Watching a few videos…seems like new i9 is pretty fast going back and forth on wins and losses with a Ryzen 9 5950x but the real interesting one from a cost point seemed to be the new i5 Intel…seems 30% faster for 10 bucks more then the Ryzen 5 series chips…so might be a good option for the budget conscious…That RT vs DT difference is interesting…
I have a Ryzen 7 5800X. I have not done real performance tests but dt performs really well even without opencl - in many cases almost as fast as with opencl.
The difference is less significant with RawTherapee.
The only comparison I have is an i7 laptop.
The question is probably really what modules were used for the test.
First of all… “darktable” from a repo’s package or “darktable” self-compiled. And in both cases, with -O2 (--build RelWithDebInfo) or with -O3 (--build Release) ?
So far, target clones are used only in my code for the tone equalizer (in the guided filter code) and some other modules, but it’s not a project-wide thing.
Anyway… benchmarks comparing apples and satellites…
-O2 discards most of the autovectorization possibilities, so for any filter that processes contiguous pixels, it can make a noticeable difference (as in -O3 can really unleash the power of AVX2).

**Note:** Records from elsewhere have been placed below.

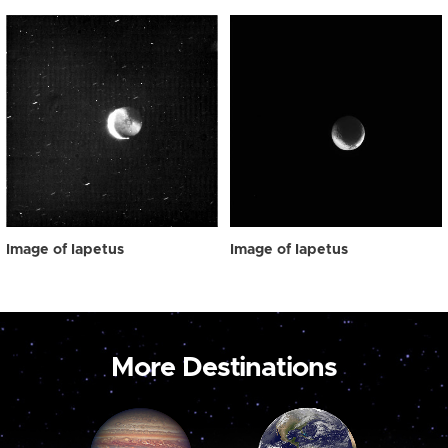
Image of Iapetus
Image of Iapetus
More Destinations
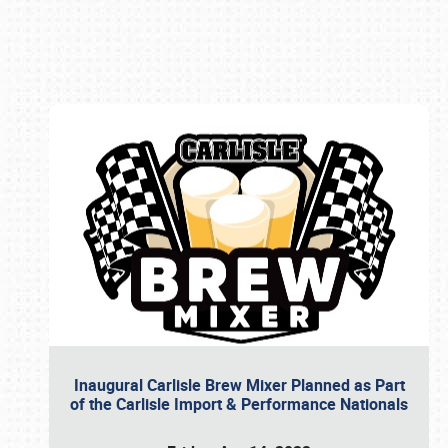
Book online or call (800) 216-1876
Inaugural Carlisle Brew Mixer Planned as Part
of the Carlisle Import & Performance Nationals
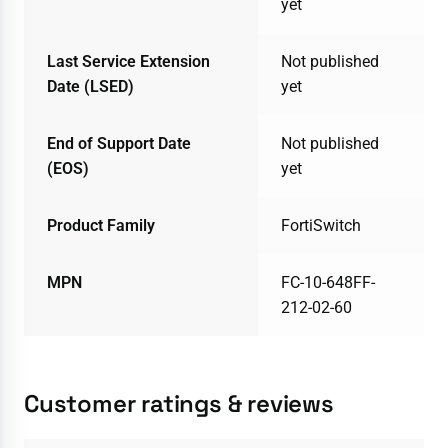
yet
Last Service Extension
Not published
Date (LSED)
yet
End of Support Date
Not published
(EOS)
yet
Product Family
FortiSwitch
MPN
FC-10-648FF-
212-02-60
Customer ratings & reviews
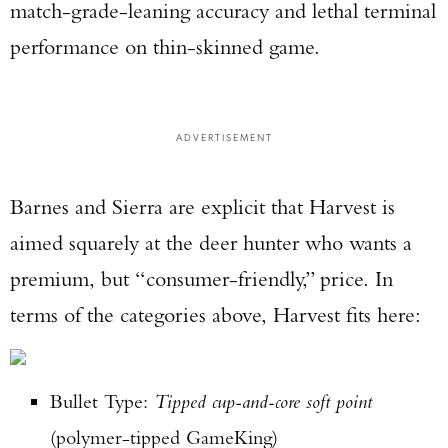
match-grade-leaning accuracy and lethal terminal
performance on thin-skinned game.
ADVERTISEMENT
Barnes and Sierra are explicit that Harvest is
aimed squarely at the deer hunter who wants a
premium, but “consumer-friendly,” price. In
terms of the categories above, Harvest fits here:
Bullet Type:
Tipped cup-and-core soft point
(polymer-tipped GameKing)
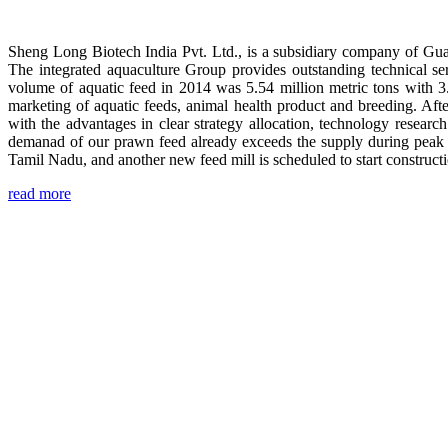
Sheng Long Biotech India Pvt. Ltd., is a subsidiary company of Gua
The integrated aquaculture Group provides outstanding technical se
volume of aquatic feed in 2014 was 5.54 million metric tons with 3
marketing of aquatic feeds, animal health product and breeding. Aft
with the advantages in clear strategy allocation, technology resear
demanad of our prawn feed already exceeds the supply during peak 
Tamil Nadu, and another new feed mill is scheduled to start construc
read more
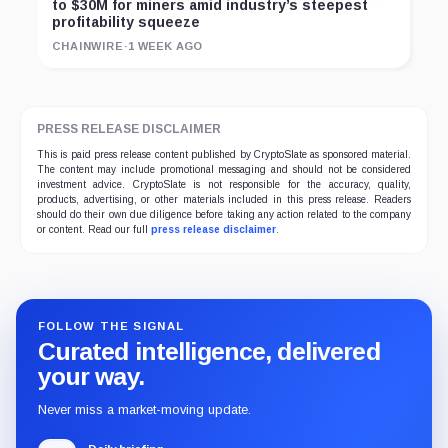
to $30M for miners amid industry’s steepest
profitability squeeze
CHAINWIRE
·
1 WEEK AGO
PRESS RELEASE DISCLAIMER
This is paid press release content published by CryptoSlate as sponsored material.
The content may include promotional messaging and should not be considered
investment advice. CryptoSlate is not responsible for the accuracy, quality,
products, advertising, or other materials included in this press release. Readers
should do their own due diligence before taking any action related to the company
or content. Read our full
press release disclaimer
.
FOLLOW THE SIGNAL
Curated intelligence, delivered
your way.
Never miss a market-moving update.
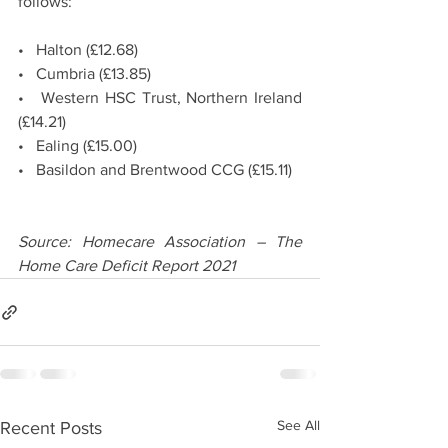
follows:
•   Halton (£12.68)
•   Cumbria (£13.85)
•   Western HSC Trust, Northern Ireland 
(£14.21)
•   Ealing (£15.00)
•   Basildon and Brentwood CCG (£15.11)
Source: Homecare Association – The 
Home Care Deficit Report 2021
See All
Recent Posts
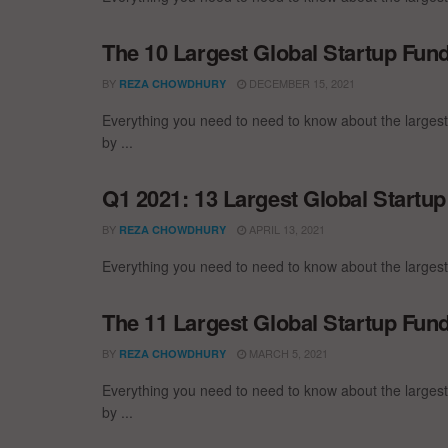
The 10 Largest Global Startup Fu
BY
DECEMBER 15, 2021
REZA CHOWDHURY
Everything you need to need to know about the larges
by ...
Q1 2021: 13 Largest Global Startu
BY
APRIL 13, 2021
REZA CHOWDHURY
Everything you need to need to know about the largest
The 11 Largest Global Startup Fun
BY
MARCH 5, 2021
REZA CHOWDHURY
Everything you need to need to know about the larges
by ...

I have played with Godbolt to see what assembly code was produced and -O2 output is barely vectorized.
Ingo @heckflosse will certainly know much better but RT code has a lot of sse2 specific code that do not profit from late compiler optimisations and might not be the best code for current CPU cache and main ram architecture any more?
The latest Intels do not have AVX512 enabled though. You have to go out of your way to disable the “efficiency” cores and turn AVX512 on in bios, and not all motherboards expose that feature.
It’s not only about any avx extensions. Many algos use internal tiling, the tilesize has been chosen (it’s fixed for performance reason) with certain architecture in mind.
Yes, the cache is large. But for such large caches a different/larger tile size would be better. I have worked on that in detail for the lmmse and RCD demosaicers. And the impact is large.